2,6 miliardi la spesa totale stimata

Saldi: si parte oggi con la Sicilia. Ogni famiglia spenderà 171 euro

Prendono il via oggi con la Sicilia i saldi estivi e il 3 luglio inizieranno in quasi tutte le altre regioni. In coda la Puglia (dal 24 luglio) e la Basilicata (dal 2 agosto).

L’Ufficio Studi di Confcommercio prevede che ogni famiglia spenderà per i capi scontati mediamente 171 euro (74 euro pro capite), per un totale di 2,6 miliardi di euro.

«Per questi saldi - dice Renato Borghi, presidente di Federazione Moda Italia Confcommercio - ci aspettiamo consumi in crescita rispetto allo scorso anno, ma soprattutto una conferma del trend degli acquisti nei negozi di prossimità, dopo il forzato ricorso agli acquisti sul web».

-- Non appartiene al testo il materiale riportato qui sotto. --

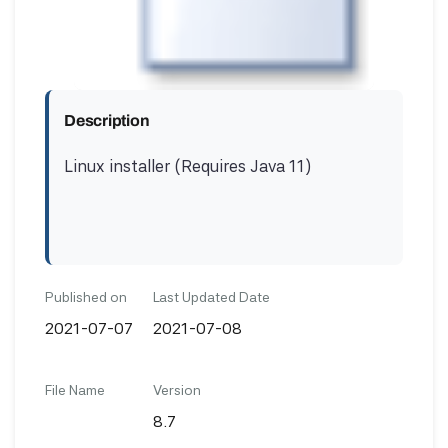
Description
Linux installer (Requires Java 11)
Published on
Last Updated Date
2021-07-07
2021-07-08
File Name
Version
8.7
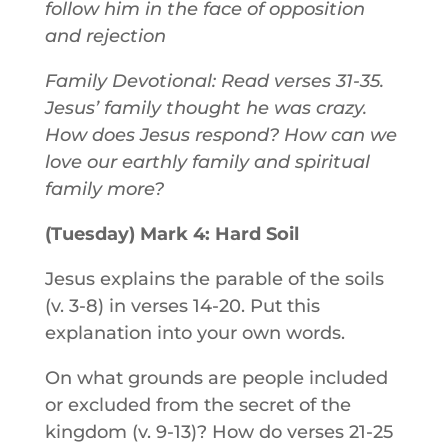
follow him in the face of opposition
and rejection
Family Devotional: Read verses 31-35.
Jesus’ family thought he was crazy.
How does Jesus respond? How can we
love our earthly family and spiritual
family more?
(Tuesday) Mark 4: Hard Soil
Jesus explains the parable of the soils
(v. 3-8) in verses 14-20. Put this
explanation into your own words.
On what grounds are people included
or excluded from the secret of the
kingdom (v. 9-13)? How do verses 21-25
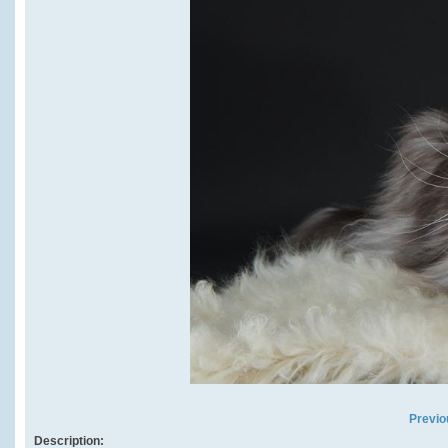
Previo
Description:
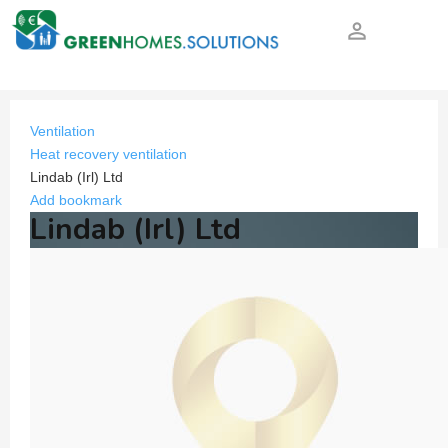
person_outline
Ventilation
Heat recovery ventilation
Lindab (Irl) Ltd
Add bookmark
Lindab (Irl) Ltd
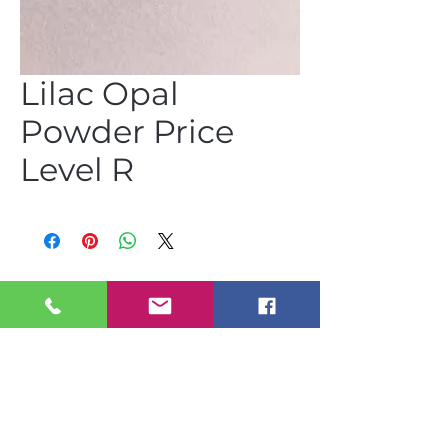
Lilac Opal
Powder Price
Level R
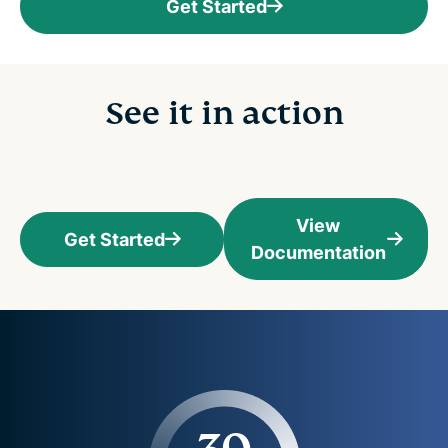
Get Started
See it in action
View
Get Started
Documentation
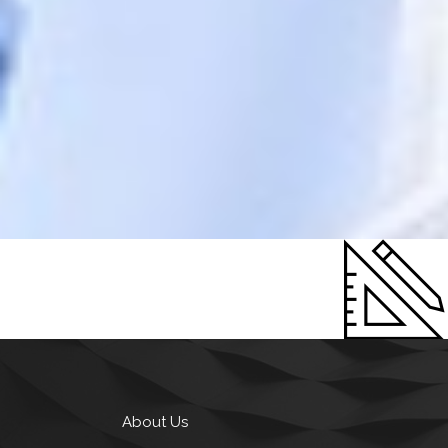
About Us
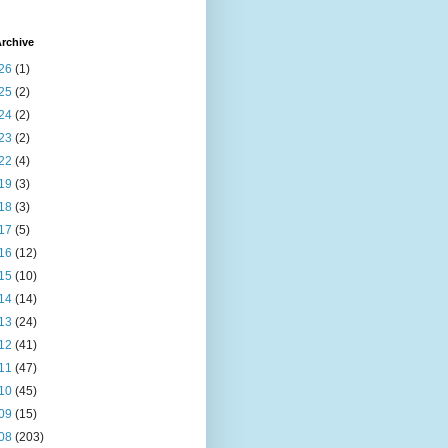
rchive
26
(1)
25
(2)
24
(2)
23
(2)
22
(4)
19
(3)
18
(3)
17
(5)
16
(12)
15
(10)
14
(14)
13
(24)
12
(41)
11
(47)
10
(45)
09
(15)
08
(203)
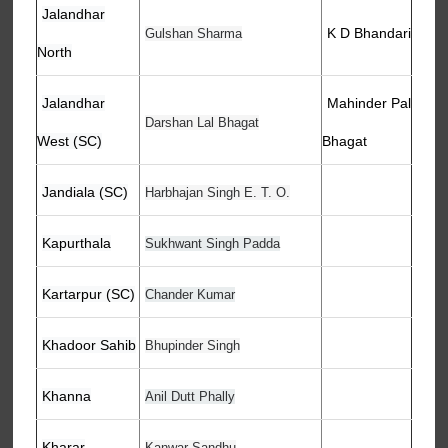
Jalandhar
K D Bhandari
Gulshan Sharma
North
Jalandhar
Mahinder Pal
Darshan Lal Bhagat
West (SC)
Bhagat
Jandiala (SC)
Harbhajan Singh E. T. O.
Kapurthala
Sukhwant Singh Padda
Kartarpur (SC)
Chander Kumar
Khadoor Sahib
Bhupinder Singh
Khanna
Anil Dutt Phally
Kharar
Kanwar Sandhu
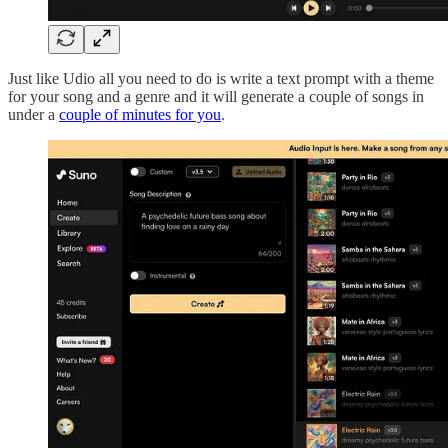
Just like Udio all you need to do is write a text prompt with a theme
for your song and a genre and it will generate a couple of songs in
under a
couple of minutes for you
.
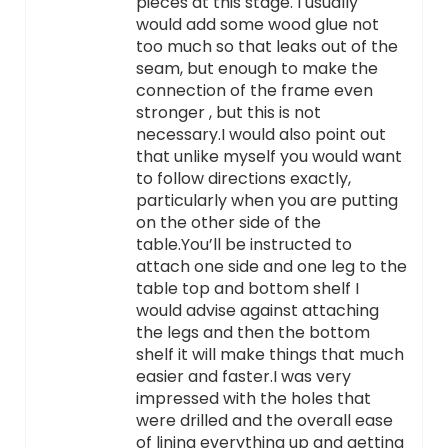
pieces at this stage. I usually
would add some wood glue not
too much so that leaks out of the
seam, but enough to make the
connection of the frame even
stronger , but this is not
necessary.I would also point out
that unlike myself you would want
to follow directions exactly,
particularly when you are putting
on the other side of the
table.You’ll be instructed to
attach one side and one leg to the
table top and bottom shelf I
would advise against attaching
the legs and then the bottom
shelf it will make things that much
easier and faster.I was very
impressed with the holes that
were drilled and the overall ease
of lining everything up and getting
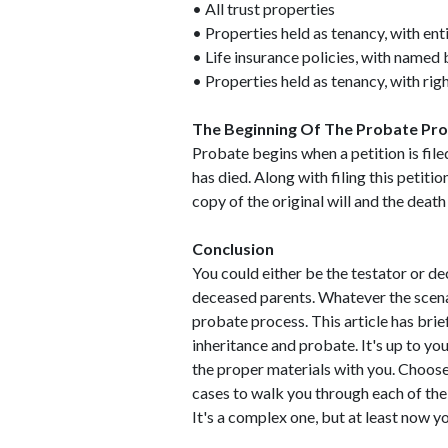
• All trust properties
• Properties held as tenancy, with ent
• Life insurance policies, with named 
• Properties held as tenancy, with rig
The Beginning Of The Probate Pr
Probate begins when a petition is file
has died. Along with filing this petitio
copy of the original will and the death
Conclusion
You could either be the testator or de
deceased parents. Whatever the scen
probate process. This article has bri
inheritance and probate. It's up to yo
the proper materials with you. Choose
cases to walk you through each of the
It's a complex one, but at least now y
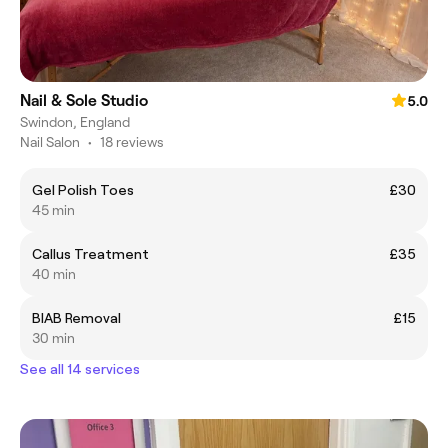
Nail & Sole Studio
5.0
Swindon, England
Nail Salon
•
18 reviews
Gel Polish Toes
£30
45 min
Callus Treatment
£35
40 min
BIAB Removal
£15
30 min
See all 14 services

«In questo senso - prosegue Borghi - attendiamo dal Governo una forte presa di posizione, già nel prossimo incontro dei ministri delle Finanze e Governatori delle Banche centrali del G20 a Venezia, per l’introduzione di un’imposta minima globale sui ricavi dei colossi del web nei Paesi in cui operano. È una soluzione fondamentale per riequilibrare i rapporti di forza in un mercato che non può rimanere senza regole. Occorre dare certezze alle imprese per garantire i valori della nostra società, della nostra tradizione, della nostra economia e dei nostri territori, ma soprattutto per rendere più stimolante, sostenibile e reale la relazione sociale tra le persone».

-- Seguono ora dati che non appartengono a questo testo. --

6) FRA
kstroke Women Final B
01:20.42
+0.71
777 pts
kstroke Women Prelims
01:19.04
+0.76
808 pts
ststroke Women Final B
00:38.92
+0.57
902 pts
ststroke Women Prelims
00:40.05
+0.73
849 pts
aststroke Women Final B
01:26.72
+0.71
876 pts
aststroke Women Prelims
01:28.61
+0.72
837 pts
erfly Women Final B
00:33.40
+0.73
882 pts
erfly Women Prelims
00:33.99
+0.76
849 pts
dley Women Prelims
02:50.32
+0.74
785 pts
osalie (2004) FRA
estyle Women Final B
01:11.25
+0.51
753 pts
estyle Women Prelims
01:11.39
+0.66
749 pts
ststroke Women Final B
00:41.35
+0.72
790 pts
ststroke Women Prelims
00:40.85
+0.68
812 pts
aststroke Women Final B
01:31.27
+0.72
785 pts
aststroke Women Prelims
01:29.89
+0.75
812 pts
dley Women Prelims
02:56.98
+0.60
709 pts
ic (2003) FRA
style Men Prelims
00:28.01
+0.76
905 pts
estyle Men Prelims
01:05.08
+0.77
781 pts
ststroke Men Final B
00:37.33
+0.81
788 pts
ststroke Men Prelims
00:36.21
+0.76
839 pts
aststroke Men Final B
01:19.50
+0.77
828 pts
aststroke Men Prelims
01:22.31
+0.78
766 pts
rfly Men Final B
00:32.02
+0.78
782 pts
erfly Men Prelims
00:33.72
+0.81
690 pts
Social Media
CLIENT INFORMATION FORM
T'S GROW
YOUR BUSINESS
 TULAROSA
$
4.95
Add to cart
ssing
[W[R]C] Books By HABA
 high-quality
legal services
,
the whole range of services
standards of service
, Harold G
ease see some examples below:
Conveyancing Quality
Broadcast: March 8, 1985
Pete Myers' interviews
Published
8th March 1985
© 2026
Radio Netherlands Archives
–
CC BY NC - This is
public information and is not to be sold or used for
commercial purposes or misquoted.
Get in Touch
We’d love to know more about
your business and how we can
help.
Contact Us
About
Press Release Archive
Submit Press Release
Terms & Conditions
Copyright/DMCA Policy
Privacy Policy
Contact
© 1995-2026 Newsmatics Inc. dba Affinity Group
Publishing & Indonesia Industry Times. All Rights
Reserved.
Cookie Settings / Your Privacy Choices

Il Codacons ipotizza una crescita della spesa degli italiani tra il 15% e il 20% rispetto allo scorso anno, con una spesa media a famiglia che dovrebbe attestarsi attorno ai 165 euro e percentuali di sconto da subito alte, così da accelerare gli acquisti. Secondo l’organizzazione, che rappresenta il coordinamento di associazioni per la tutela dell'ambiente e dei diritti di utenti e consumatori, il 57% degli italiani intende approfittare dei saldi a cui si aggiunge il ritorno dei turisti. Tuttavia, le vendite durante i saldi non potranno colmare il gap con il passato.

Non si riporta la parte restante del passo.